■ WORK TASK ■
Word for word, set down every line of the entries below from the line with "Can I target different upsell messages to" to the line with "devez accepter l’utilisation et l'écriture de", including both, and no other line.

=== THE DATA ===

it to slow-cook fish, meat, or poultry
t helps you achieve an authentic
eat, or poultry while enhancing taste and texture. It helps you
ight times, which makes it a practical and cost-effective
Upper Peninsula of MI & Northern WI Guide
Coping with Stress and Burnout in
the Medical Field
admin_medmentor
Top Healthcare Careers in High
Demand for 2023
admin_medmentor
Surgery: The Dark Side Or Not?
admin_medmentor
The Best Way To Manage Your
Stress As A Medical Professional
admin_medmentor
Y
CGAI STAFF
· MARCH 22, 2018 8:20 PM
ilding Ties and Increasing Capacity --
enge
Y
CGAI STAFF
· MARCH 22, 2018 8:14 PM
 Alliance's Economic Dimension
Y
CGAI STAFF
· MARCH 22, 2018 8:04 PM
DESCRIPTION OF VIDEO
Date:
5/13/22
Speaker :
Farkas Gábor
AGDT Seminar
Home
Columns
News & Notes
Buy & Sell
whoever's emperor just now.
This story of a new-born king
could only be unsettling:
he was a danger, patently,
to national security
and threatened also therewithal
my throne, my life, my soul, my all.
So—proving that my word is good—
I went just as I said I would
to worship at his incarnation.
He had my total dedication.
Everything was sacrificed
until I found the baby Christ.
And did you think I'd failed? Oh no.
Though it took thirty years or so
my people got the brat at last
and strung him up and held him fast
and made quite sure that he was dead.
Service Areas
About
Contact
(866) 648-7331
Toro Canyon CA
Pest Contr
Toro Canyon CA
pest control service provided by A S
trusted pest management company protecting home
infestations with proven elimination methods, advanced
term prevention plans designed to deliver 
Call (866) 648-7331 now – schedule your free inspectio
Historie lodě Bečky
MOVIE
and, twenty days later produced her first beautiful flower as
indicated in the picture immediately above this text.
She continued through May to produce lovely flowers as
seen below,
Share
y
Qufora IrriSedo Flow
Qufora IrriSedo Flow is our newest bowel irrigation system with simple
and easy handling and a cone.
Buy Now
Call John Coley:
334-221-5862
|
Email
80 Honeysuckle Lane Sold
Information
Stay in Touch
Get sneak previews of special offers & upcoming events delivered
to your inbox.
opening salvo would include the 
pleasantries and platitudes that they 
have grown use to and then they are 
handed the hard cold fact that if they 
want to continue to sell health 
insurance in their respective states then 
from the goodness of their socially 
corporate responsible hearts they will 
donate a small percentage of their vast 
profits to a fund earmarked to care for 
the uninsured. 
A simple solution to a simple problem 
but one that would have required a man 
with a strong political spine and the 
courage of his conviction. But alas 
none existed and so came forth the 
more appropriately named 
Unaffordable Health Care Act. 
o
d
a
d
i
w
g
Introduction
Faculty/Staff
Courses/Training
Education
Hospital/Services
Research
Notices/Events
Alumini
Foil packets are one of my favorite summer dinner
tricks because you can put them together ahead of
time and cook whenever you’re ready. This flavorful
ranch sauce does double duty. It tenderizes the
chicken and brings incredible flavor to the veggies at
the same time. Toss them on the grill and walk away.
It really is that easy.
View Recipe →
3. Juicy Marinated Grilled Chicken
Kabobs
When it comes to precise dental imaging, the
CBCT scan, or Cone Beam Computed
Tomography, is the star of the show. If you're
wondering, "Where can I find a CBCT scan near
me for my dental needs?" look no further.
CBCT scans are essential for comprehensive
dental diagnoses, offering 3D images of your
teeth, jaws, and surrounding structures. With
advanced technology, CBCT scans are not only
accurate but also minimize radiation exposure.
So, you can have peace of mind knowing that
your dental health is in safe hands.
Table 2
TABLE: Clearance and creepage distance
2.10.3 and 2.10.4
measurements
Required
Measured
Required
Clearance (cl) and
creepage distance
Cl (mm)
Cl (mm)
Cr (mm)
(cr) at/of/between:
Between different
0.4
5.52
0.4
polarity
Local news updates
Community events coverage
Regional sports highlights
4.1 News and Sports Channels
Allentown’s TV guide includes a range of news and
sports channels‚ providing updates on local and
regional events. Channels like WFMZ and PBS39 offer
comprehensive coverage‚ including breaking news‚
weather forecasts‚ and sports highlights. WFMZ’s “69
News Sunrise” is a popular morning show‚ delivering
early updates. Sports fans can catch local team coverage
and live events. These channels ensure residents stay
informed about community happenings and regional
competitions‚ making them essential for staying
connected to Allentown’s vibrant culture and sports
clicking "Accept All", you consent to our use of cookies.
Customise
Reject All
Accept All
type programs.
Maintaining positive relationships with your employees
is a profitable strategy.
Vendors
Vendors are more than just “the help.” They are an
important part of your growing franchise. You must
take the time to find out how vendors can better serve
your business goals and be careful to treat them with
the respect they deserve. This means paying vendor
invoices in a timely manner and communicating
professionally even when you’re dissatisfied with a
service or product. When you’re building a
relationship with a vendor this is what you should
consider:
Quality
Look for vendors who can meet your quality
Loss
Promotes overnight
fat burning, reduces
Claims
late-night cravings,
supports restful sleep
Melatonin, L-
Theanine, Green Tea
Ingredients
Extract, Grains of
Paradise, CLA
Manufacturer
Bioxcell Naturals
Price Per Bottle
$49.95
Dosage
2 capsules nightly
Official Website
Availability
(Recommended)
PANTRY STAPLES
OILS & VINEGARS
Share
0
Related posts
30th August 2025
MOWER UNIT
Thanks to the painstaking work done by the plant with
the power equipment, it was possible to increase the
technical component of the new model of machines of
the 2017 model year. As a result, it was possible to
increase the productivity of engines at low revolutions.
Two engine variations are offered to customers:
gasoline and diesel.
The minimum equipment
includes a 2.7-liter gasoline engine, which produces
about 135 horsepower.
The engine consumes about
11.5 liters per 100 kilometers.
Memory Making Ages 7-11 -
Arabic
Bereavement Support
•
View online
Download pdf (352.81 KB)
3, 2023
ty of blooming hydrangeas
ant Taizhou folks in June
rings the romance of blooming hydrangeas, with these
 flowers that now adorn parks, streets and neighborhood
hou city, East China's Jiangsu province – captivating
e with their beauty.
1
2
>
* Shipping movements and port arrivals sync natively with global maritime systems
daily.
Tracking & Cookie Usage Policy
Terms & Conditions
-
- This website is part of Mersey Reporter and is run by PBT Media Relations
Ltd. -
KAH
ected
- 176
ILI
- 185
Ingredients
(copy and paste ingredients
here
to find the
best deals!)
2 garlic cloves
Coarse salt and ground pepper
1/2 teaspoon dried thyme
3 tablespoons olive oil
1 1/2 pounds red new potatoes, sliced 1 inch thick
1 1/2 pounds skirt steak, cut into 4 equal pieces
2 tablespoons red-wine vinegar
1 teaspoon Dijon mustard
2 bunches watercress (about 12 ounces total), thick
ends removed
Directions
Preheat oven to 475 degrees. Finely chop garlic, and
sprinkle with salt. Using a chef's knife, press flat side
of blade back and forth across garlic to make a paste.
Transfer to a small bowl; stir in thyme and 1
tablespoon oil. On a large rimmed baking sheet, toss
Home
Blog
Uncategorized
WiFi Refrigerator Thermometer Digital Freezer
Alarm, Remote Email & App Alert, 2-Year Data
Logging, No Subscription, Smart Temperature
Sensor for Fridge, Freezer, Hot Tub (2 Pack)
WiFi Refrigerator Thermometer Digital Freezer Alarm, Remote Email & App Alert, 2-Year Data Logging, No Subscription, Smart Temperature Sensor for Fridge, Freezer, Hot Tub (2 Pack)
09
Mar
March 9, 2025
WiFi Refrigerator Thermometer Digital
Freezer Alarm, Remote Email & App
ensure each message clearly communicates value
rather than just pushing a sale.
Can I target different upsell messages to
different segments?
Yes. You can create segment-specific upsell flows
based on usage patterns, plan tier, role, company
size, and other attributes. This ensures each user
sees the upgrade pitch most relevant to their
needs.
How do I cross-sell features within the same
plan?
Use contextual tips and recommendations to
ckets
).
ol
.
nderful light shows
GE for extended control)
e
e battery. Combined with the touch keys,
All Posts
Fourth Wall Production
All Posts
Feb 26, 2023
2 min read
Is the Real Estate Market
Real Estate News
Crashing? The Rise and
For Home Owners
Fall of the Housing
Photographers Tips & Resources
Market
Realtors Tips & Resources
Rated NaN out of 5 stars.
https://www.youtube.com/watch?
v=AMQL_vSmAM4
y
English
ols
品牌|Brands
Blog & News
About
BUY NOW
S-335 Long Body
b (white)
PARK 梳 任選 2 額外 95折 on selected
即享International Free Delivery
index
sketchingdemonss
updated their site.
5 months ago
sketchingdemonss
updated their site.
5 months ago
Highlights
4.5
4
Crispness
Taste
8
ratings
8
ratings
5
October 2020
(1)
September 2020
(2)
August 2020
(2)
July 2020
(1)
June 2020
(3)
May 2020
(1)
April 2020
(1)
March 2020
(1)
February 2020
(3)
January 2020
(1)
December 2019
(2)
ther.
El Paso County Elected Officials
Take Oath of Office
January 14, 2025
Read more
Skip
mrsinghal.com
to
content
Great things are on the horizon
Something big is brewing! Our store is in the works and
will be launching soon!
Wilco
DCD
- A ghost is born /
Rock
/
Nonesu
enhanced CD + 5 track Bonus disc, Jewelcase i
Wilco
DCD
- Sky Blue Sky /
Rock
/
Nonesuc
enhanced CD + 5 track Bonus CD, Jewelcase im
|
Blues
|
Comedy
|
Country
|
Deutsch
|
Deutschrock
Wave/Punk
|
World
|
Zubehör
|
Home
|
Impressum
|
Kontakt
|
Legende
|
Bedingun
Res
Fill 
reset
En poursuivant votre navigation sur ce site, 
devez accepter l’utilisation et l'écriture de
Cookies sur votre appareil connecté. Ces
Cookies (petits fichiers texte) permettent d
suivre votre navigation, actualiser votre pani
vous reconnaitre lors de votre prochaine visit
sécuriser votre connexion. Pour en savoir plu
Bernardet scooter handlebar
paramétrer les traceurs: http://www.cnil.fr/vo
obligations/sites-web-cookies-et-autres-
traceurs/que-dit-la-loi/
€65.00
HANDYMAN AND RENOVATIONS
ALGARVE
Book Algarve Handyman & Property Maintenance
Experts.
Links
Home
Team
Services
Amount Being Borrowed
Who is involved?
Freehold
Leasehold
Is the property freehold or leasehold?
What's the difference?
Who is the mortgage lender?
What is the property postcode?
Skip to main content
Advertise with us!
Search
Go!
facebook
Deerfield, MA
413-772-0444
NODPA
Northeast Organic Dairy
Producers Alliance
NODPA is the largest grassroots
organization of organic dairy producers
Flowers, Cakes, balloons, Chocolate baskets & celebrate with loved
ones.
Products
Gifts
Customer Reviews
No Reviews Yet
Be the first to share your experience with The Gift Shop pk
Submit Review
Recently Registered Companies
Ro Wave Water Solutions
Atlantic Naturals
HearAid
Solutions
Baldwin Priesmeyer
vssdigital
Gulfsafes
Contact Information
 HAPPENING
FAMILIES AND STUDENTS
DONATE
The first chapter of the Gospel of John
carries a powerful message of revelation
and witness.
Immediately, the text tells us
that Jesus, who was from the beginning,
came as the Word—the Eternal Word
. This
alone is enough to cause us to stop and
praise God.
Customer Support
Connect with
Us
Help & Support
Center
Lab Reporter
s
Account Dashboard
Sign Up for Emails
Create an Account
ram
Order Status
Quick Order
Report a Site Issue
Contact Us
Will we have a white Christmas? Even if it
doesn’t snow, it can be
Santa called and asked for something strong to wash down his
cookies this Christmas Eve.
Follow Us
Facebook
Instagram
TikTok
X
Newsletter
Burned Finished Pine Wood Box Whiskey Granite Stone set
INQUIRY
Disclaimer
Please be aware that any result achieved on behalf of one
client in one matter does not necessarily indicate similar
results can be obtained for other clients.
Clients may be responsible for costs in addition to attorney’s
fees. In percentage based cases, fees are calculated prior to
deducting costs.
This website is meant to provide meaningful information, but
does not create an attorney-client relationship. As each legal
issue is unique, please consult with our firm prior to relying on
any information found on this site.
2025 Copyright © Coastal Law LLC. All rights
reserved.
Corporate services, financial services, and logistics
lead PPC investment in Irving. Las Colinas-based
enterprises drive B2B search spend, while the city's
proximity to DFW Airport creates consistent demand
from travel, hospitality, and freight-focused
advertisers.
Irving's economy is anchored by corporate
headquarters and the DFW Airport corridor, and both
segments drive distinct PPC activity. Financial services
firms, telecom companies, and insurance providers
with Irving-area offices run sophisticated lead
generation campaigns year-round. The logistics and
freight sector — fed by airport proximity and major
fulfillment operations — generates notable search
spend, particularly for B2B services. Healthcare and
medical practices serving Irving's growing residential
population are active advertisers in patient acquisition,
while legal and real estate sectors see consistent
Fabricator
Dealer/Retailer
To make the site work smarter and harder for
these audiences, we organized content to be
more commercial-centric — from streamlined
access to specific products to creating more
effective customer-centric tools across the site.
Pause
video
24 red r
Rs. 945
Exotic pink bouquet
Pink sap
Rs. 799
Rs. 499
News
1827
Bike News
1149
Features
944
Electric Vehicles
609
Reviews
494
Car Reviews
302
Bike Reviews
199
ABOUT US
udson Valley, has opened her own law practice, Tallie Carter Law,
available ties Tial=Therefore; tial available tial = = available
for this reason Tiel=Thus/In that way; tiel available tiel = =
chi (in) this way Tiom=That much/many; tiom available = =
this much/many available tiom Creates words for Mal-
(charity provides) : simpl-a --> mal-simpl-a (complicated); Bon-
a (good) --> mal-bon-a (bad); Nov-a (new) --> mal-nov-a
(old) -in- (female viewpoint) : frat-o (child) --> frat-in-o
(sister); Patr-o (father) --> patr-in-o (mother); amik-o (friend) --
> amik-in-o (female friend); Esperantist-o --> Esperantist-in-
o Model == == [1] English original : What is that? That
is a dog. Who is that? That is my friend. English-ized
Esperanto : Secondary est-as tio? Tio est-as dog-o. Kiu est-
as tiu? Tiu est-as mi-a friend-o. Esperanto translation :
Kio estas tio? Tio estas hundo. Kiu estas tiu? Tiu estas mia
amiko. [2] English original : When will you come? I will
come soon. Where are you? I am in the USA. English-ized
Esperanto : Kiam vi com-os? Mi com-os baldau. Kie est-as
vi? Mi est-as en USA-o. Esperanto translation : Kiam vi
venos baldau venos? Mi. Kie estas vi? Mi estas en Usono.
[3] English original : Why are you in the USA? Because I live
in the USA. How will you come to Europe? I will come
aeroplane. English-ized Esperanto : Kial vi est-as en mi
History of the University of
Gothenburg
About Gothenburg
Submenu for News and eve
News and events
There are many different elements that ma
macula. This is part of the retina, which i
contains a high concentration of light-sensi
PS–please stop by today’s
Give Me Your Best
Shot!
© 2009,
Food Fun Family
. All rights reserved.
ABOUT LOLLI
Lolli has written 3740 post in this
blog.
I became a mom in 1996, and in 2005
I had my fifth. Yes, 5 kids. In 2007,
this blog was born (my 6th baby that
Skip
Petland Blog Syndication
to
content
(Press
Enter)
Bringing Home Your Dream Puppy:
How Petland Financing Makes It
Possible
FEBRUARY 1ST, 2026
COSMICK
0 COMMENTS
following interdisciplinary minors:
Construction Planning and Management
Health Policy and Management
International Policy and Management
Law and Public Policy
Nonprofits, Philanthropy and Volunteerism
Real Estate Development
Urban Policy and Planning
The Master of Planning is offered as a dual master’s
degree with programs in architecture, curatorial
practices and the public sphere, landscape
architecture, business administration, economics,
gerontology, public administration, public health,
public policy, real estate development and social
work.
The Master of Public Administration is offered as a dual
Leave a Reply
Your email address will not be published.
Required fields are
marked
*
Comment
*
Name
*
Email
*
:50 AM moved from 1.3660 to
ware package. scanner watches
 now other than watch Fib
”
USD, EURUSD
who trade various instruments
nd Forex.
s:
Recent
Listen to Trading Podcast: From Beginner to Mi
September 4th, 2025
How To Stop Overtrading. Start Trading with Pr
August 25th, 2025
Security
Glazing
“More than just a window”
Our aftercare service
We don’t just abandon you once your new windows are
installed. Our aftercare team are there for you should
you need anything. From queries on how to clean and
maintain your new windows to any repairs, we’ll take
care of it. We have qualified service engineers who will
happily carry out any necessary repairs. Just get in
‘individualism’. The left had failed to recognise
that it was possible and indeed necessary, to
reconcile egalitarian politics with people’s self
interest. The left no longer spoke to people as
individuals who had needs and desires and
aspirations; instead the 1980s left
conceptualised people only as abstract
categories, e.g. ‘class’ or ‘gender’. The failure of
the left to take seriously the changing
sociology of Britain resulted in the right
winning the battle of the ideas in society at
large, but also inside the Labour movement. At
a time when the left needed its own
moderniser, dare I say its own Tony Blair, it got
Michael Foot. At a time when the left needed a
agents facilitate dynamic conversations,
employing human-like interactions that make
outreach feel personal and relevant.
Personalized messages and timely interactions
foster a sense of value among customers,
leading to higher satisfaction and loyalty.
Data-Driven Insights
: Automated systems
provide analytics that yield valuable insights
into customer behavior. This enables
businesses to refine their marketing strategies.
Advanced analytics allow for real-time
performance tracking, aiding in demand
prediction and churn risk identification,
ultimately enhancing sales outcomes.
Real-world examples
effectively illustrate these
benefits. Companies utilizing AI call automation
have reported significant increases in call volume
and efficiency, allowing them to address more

===

■ TASK SOLUTION ■
Can I target different upsell messages to
different segments?
Yes. You can create segment-specific upsell flows
based on usage patterns, plan tier, role, company
size, and other attributes. This ensures each user
sees the upgrade pitch most relevant to their
needs.
How do I cross-sell features within the same
plan?
Use contextual tips and recommendations to
ckets
).
ol
.
nderful light shows
GE for extended control)
e
e battery. Combined with the touch keys,
All Posts
Fourth Wall Production
All Posts
Feb 26, 2023
2 min read
Is the Real Estate Market
Real Estate News
Crashing? The Rise and
For Home Owners
Fall of the Housing
Photographers Tips & Resources
Market
Realtors Tips & Resources
Rated NaN out of 5 stars.
https://www.youtube.com/watch?
v=AMQL_vSmAM4
y
English
ols
品牌|Brands
Blog & News
About
BUY NOW
S-335 Long Body
b (white)
PARK 梳 任選 2 額外 95折 on selected
即享International Free Delivery
index
sketchingdemonss
updated their site.
5 months ago
sketchingdemonss
updated their site.
5 months ago
Highlights
4.5
4
Crispness
Taste
8
ratings
8
ratings
5
October 2020
(1)
September 2020
(2)
August 2020
(2)
July 2020
(1)
June 2020
(3)
May 2020
(1)
April 2020
(1)
March 2020
(1)
February 2020
(3)
January 2020
(1)
December 2019
(2)
ther.
El Paso County Elected Officials
Take Oath of Office
January 14, 2025
Read more
Skip
mrsinghal.com
to
content
Great things are on the horizon
Something big is brewing! Our store is in the works and
will be launching soon!
Wilco
DCD
- A ghost is born /
Rock
/
Nonesu
enhanced CD + 5 track Bonus disc, Jewelcase i
Wilco
DCD
- Sky Blue Sky /
Rock
/
Nonesuc
enhanced CD + 5 track Bonus CD, Jewelcase im
|
Blues
|
Comedy
|
Country
|
Deutsch
|
Deutschrock
Wave/Punk
|
World
|
Zubehör
|
Home
|
Impressum
|
Kontakt
|
Legende
|
Bedingun
Res
Fill 
reset
En poursuivant votre navigation sur ce site, 
devez accepter l’utilisation et l'écriture de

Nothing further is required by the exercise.